Consider:
<div><a href="http://anirudhagupta.blogspot.com/">Anirudha Web blog</a></div>
What is the regular expression to get http://anirudhagupta.blogspot.com/
from the following?
<div><a href="http://anirudhagupta.blogspot.com/">Anirudha Web blog</a></div>
If you suggest something in C# that's good. I also like jQuery to do this.
Quick and dirty:
href="(.*?)"
Ok, let's go with another regex for parsing URLs. This comes from RFC 2396 - URI Generic Syntax: Parsing a URI Reference with a Regular Expression
^(([^:/?#]+):)?(//([^/?#]*))?([^?#]*)(\?([^#]*))?(#(.*))?
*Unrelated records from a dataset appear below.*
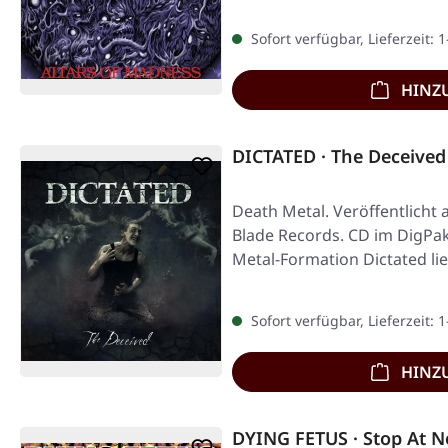
Sofort verfügbar, Lieferzeit: 
HINZ
DICTATED · The Deceived
Death Metal. Veröffentlicht 
Blade Records. CD im DigPak
Metal-Formation Dictated li
Sofort verfügbar, Lieferzeit: 
HINZ
DYING FETUS · Stop At N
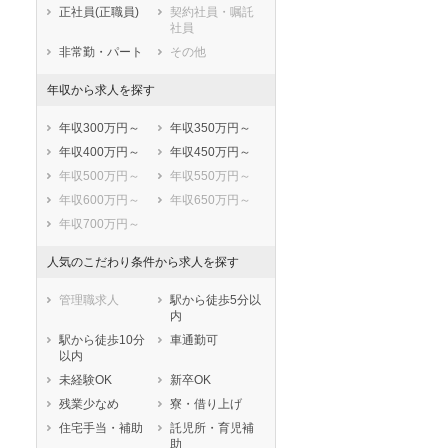
正社員(正職員)
契約社員・嘱託
川辺郡猪名川町
多可郡多可町
社員
加古郡稲美町
加古郡播磨町
非常勤・パート
その他
神崎郡市川町
神崎郡福崎町
年収から求人を探す
神崎郡神河町
揖保郡太子町
赤穂郡上郡町
佐用郡佐用町
年収300万円～
年収350万円～
美方郡香美町
美方郡新温泉町
年収400万円～
年収450万円～
年収500万円～
年収550万円～
年収600万円～
年収650万円～
年収700万円～
人気のこだわり条件から求人を探す
管理職求人
駅から徒歩5分以
内
駅から徒歩10分
車通勤可
以内
未経験OK
新卒OK
残業少なめ
寮・借り上げ
住宅手当・補助
託児所・育児補
助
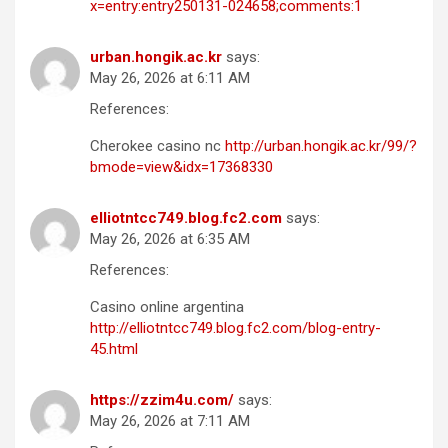
x=entry:entry250131-024658;comments:1
urban.hongik.ac.kr
says:
May 26, 2026 at 6:11 AM
References:
Cherokee casino nc
http://urban.hongik.ac.kr/99/?
bmode=view&idx=17368330
elliotntcc749.blog.fc2.com
says:
May 26, 2026 at 6:35 AM
References:
Casino online argentina
http://elliotntcc749.blog.fc2.com/blog-entry-
45.html
https://zzim4u.com/
says:
May 26, 2026 at 7:11 AM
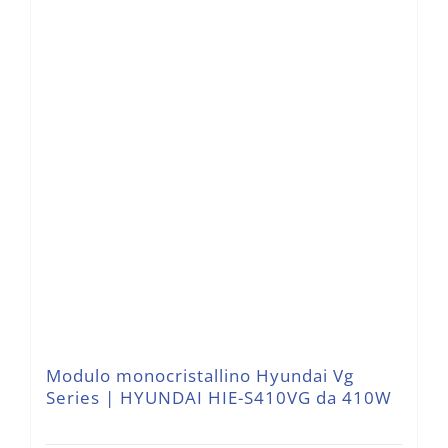
Modulo monocristallino Hyundai Vg
Series | HYUNDAI HIE-S410VG da 410W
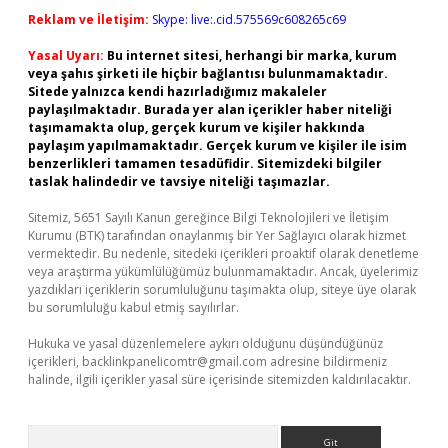
Reklam ve İletişim:
Skype: live:.cid.575569c608265c69
Yasal Uyarı:
Bu internet sitesi, herhangi bir marka, kurum
veya şahıs şirketi ile hiçbir bağlantısı bulunmamaktadır.
Sitede yalnızca kendi hazırladığımız makaleler
paylaşılmaktadır. Burada yer alan içerikler haber niteliği
taşımamakta olup, gerçek kurum ve kişiler hakkında
paylaşım yapılmamaktadır. Gerçek kurum ve kişiler ile isim
benzerlikleri tamamen tesadüfidir. Sitemizdeki bilgiler
taslak halindedir ve tavsiye niteliği taşımazlar.
Sitemiz, 5651 Sayılı Kanun gereğince Bilgi Teknolojileri ve İletişim
Kurumu (BTK) tarafından onaylanmış bir Yer Sağlayıcı olarak hizmet
vermektedir. Bu nedenle, sitedeki içerikleri proaktif olarak denetleme
veya araştırma yükümlülüğümüz bulunmamaktadır. Ancak, üyelerimiz
yazdıkları içeriklerin sorumluluğunu taşımakta olup, siteye üye olarak
bu sorumluluğu kabul etmiş sayılırlar.
Hukuka ve yasal düzenlemelere aykırı olduğunu düşündüğünüz
içerikleri,
backlinkpanelicomtr@gmail.com
adresine bildirmeniz
halinde, ilgili içerikler yasal süre içerisinde sitemizden kaldırılacaktır.
Arama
Of course, you can have relative URL address into your HTML code, you'll need to address them in another way; I can recommend you to use C# Uri Constructor (Uri, String)
.
If you want to use jQuery you can do the following.
$('a').attr('href')
The simplest way to do this is using the following regular expression.
/href="([^"]+)"/
This will get all characters from the first quote until it finds a character that is a quote. This is, in most languages, the fastest way to get a quoted string, that can't itself contain quotes. Quotes should be encoded when used in attributes.
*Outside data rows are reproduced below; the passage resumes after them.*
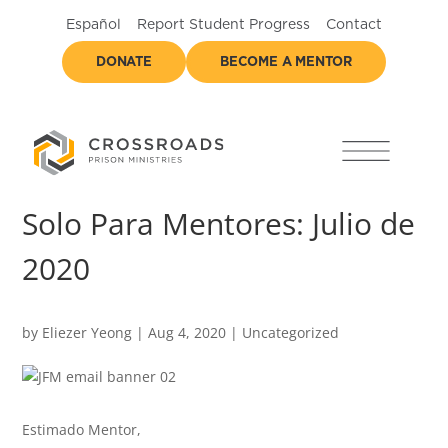
Español
Report Student Progress
Contact
DONATE
BECOME A MENTOR
Solo Para Mentores: Julio de
2020
by
Eliezer Yeong
|
Aug 4, 2020
|
Uncategorized
Estimado Mentor,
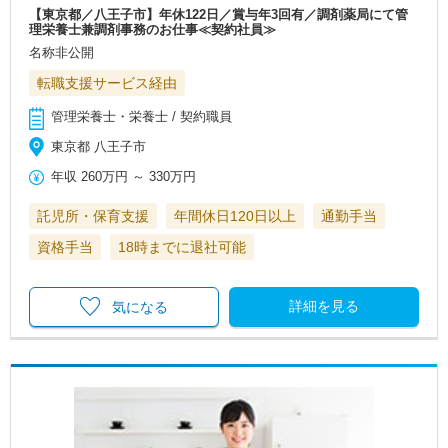
【東京都／八王子市】年休122日／賞与年3回有／調剤薬局にて管
理栄養士兼調剤事務のお仕事≪契約社員≫
名称非公開
転職支援サービス経由
管理栄養士・栄養士 / 契約職員
東京都 八王子市
年収
260万円
～
330万円
託児所・保育支援
年間休日120日以上
通勤手当
資格手当
18時までに退社可能
詳細を見る
気になる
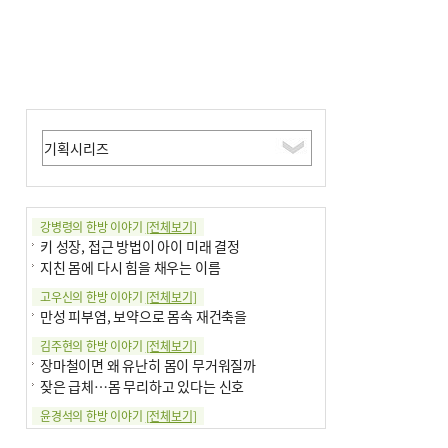
강병령의 한방 이야기
[전체보기]
키 성장, 접근 방법이 아이 미래 결정
지친 몸에 다시 힘을 채우는 이름
고우신의 한방 이야기
[전체보기]
만성 피부염, 보약으로 몸속 재건축을
김주현의 한방 이야기
[전체보기]
장마철이면 왜 유난히 몸이 무거워질까
잦은 급체…몸 무리하고 있다는 신호
윤경석의 한방 이야기
[전체보기]
땀 멈추려 하지 말고 원인부터 찾아야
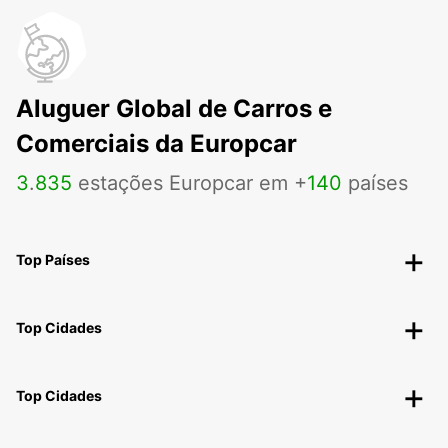
Aluguer Global de Carros e
Comerciais da Europcar
3
.
835
estações Europcar em +
140
países
Top Países
Top Cidades
Top Cidades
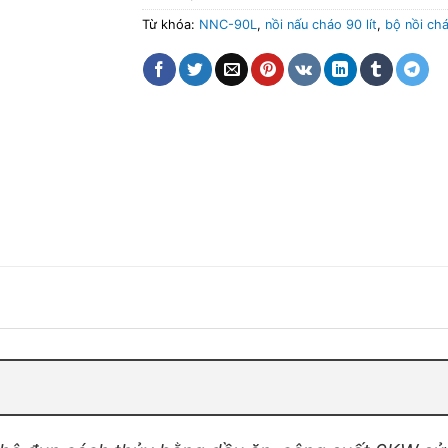
Từ khóa:
NNC-90L
,
nồi nấu cháo 90 lít
,
bộ nồi ch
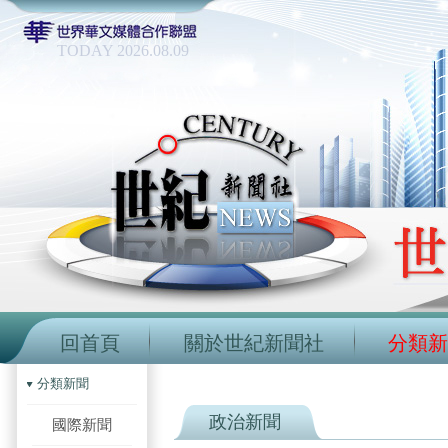
TODAY 2026.08.09
回首頁
關於世紀新聞社
分類新
分類新聞
政治新聞
國際新聞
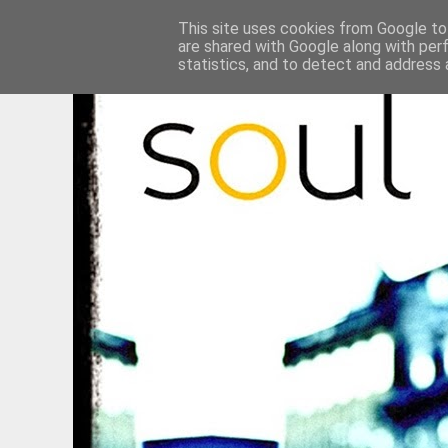
This site uses cookies from Google to 
are shared with Google along with per
statistics, and to detect and address 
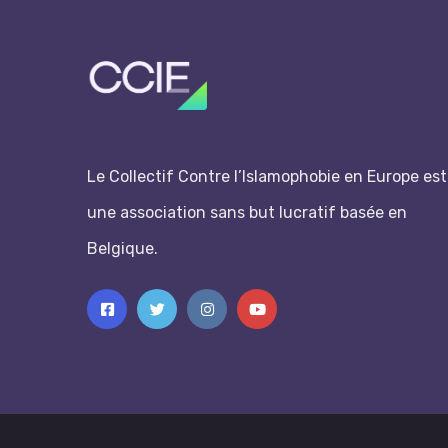
Le Collectif Contre l’Islamophobie en Europe est
une association sans but lucratif basée en
Belgique.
UPDATE: A complete Perl program for parsing URLs would look like this:
use 5.010;
while (<>) {
push @matches, m/href="([^"]+)"/gi;
push @matches, m/href='([^']+)'/gi;
push @matches, m/href=([^"'][^>\s]*)[>\s]+/gi;
say for @matches;
}
It reads from stdin and prints all URLs. It takes care of the three possible quotes. Use it with curl
to find all the URLs in a webpage:
curl url | perl urls.pl
The right way to do this is to load the HTML into the C# XML parser and then use XPath to query the URLs. This way you don't have to worry about parsing at all.
You don't need a complicated regular expression or HTML parser, since you only want to extract links. Here's a generic way to do it.
data="""
<html>
abcd ef ....
blah blah <div><a href="http://anirudhagupta.blogspot.com/">Anirudha Web blog</a></div>
blah ...
<div><a href="http://mike.blogspot.com/">Mike's Web blog
</a></div>
end...
</html>
"""
for item in data.split("</a>"):
if "<a href" in item:
start_of_href = item.index("<a href") # get where <a href=" is
print item[start_of_href+len('<a href="'):] # print substring from <a href onwards.
The above is Python code, but the idea behind you can adapt in your C# language. Split your HTML string using "</a>"
as delimiter. Go through each split field, check for "href"
, then get the substr after "href"
. That will be your links.